Focal Passage: Rom. 8:12-17, 26-27
Sometimes we just can’t pray.
Dennis Apple is a staff minister at a Nazarene church in Kansas. His book, Life after the Death of My Son, chronicles his journey of doubt and faith when his teenage son died unexpectedly.
Apple was in “a spiritual fog,” unable to pray or read the Bible, feeling abandoned by God, just going through the motions of ministry.
At the same time he was afraid that if his church people found out how he really felt, he’d be fired.
Eventually, though, he decided to tell his story to the congregation in worship.
What surprised him was the support he received, and the number of people who came to him afterward seeking pastoral care, needing to tell their own stories of spiritual crisis.

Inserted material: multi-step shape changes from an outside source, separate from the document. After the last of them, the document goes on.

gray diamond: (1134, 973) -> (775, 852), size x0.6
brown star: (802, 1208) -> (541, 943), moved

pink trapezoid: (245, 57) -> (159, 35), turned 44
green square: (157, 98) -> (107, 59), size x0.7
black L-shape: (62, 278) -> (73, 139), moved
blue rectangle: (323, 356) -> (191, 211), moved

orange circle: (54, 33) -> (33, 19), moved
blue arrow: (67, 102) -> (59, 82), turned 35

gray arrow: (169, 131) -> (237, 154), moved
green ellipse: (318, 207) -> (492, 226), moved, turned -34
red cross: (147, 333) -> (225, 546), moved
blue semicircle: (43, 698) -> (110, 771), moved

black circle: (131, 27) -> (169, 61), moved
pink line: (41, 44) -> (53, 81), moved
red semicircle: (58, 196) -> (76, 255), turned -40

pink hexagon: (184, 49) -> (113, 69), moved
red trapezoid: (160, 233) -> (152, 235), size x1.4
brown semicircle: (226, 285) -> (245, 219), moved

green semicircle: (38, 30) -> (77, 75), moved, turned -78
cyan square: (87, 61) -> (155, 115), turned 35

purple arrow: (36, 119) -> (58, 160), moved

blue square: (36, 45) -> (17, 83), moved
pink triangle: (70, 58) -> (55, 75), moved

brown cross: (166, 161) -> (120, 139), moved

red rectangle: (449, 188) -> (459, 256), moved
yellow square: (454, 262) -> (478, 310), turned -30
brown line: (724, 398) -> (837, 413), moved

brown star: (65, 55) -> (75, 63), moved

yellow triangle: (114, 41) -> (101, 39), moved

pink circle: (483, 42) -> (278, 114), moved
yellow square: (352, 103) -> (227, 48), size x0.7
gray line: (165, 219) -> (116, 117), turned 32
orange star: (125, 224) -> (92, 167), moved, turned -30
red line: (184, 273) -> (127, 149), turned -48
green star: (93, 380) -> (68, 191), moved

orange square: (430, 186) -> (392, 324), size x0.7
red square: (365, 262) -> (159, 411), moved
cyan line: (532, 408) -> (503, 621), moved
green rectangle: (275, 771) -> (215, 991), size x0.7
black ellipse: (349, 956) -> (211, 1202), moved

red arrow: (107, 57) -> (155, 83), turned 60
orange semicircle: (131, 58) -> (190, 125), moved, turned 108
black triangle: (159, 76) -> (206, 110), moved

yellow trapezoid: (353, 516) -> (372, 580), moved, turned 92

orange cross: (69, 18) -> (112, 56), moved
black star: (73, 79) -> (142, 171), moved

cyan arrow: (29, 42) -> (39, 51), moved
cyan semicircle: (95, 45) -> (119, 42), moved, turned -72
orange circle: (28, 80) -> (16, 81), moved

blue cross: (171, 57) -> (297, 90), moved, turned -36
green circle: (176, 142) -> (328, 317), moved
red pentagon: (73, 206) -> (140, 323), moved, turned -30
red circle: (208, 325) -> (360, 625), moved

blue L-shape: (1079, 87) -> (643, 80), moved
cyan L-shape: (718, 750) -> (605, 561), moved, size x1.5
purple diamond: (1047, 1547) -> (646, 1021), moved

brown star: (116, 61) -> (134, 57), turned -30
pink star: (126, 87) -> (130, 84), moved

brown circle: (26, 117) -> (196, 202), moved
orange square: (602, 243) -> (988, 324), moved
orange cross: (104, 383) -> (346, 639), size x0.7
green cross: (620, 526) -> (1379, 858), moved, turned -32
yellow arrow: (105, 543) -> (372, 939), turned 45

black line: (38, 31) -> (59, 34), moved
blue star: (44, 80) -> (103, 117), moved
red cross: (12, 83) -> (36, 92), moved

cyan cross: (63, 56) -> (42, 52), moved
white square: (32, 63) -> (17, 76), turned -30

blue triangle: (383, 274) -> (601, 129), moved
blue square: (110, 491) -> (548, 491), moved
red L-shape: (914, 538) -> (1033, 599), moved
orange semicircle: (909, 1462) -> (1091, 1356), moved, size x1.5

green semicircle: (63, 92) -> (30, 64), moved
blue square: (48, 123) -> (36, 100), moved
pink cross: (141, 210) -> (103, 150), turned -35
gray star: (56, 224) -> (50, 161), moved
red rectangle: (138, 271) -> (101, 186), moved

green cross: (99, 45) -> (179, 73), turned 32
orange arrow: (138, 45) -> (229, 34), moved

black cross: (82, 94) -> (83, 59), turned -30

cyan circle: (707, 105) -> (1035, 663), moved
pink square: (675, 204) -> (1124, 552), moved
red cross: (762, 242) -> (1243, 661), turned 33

It’s more common than we think, or would like to admit. But we shouldn’t be surprised.
We are not compartmentalized people.
What affects us mentally, emotionally and physically can also affect us spiritually. Sometimes we just can’t pray.
Other times we can, but we’re not sure what we should pray for.
I visited a neighbor, a member of another church, in the hospital.
He was an elderly man, near death after a long illness. The family asked me to pray.
I prayed realistically, asking for the patient the peace of God and the hope of heaven, and for the family endurance and comfort.
After the “Amen,” a family member grabbed me urgently by the arm and pleaded, as much with her eyes as with her words: “You didn’t pray for him to get well!”
It’s the only time I’ve ever been asked to redo a prayer.
So what to pray for? For the man to “depart and be with Christ,” as I did the first time, or for him to “remain in the flesh” on account of his family (Phil. 1:23-24)? Is “Thy will be done” sufficient? What’s best? Who knows?
The Bible says God “looks upon the heart” (1 Sam. 16:7), and “even before a word is on my tongue, O Lord, You know it completely” (Ps. 139:4).
Prayer is not a matter of giving God information He otherwise wouldn’t have. Prayer is a relationship. It’s placing ourselves in God’s presence, at God’s disposal, and in God’s hands.
When sense and expression fail, when we don’t know what to pray for, when all we can cry is “Abba! Father!” or the best we can manage is “sighs too deep for words,” God hears (8:15, 26-27).
It may be the most eloquent and effective prayer of all.